## Exercise aim
All lines from the one with "Телебиеннале" through the end of the records below are to be given again exactly, and nothing else.

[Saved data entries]
......

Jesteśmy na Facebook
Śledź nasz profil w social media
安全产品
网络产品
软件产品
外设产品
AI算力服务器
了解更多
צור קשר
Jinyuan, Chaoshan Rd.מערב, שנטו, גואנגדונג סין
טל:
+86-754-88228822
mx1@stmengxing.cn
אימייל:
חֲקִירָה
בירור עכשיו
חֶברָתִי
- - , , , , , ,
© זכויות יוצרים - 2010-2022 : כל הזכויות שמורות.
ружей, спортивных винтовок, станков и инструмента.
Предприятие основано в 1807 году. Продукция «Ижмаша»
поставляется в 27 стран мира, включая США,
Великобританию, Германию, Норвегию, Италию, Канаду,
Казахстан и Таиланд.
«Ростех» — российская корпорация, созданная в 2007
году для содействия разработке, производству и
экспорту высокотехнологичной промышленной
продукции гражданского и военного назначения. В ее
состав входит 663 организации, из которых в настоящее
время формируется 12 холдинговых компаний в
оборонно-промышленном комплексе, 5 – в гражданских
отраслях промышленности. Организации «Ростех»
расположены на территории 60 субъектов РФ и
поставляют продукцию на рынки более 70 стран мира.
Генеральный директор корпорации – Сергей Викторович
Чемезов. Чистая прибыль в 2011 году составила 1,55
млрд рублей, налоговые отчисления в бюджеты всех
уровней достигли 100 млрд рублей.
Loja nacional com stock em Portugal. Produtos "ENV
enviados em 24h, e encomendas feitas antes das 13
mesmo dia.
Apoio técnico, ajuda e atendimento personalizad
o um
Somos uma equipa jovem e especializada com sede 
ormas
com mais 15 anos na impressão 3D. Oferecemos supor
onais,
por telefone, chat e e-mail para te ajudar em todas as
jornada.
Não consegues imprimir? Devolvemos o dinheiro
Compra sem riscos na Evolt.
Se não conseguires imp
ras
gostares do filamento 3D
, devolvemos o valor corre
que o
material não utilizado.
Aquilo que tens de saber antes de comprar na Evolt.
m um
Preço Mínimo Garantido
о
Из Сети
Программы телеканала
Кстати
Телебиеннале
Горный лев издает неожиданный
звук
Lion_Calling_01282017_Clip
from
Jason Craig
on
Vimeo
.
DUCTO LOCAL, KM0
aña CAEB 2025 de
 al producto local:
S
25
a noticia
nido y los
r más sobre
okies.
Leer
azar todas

......

## Exercise result
Телебиеннале
Горный лев издает неожиданный
звук
Lion_Calling_01282017_Clip
from
Jason Craig
on
Vimeo
.
DUCTO LOCAL, KM0
aña CAEB 2025 de
 al producto local:
S
25
a noticia
nido y los
r más sobre
okies.
Leer
azar todas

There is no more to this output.